-- TASK GOAL --
Transcribe every entry that follows exactly, omitting all pictures.

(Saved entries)
════════════════════

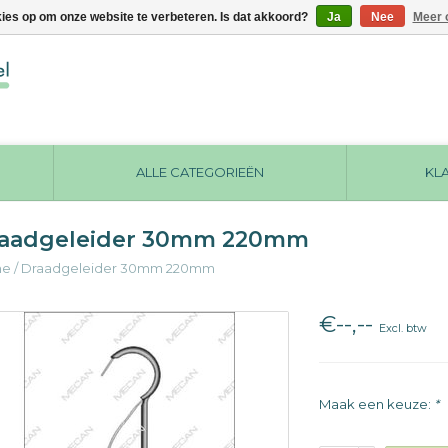
kies op om onze website te verbeteren. Is dat akkoord?
Ja
Nee
Meer 
ALLE CATEGORIEËN
KL
aadgeleider 30mm 220mm
me
/
Draadgeleider 30mm 220mm
€--,--
Excl. btw
Maak een keuze:
*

════════════════════

-- RESULT BELOW --
kies op om onze website te verbeteren. Is dat akkoord?
Ja
Nee
Meer 
ALLE CATEGORIEËN
KL
aadgeleider 30mm 220mm
me
/
Draadgeleider 30mm 220mm
€--,--
Excl. btw
Maak een keuze:
*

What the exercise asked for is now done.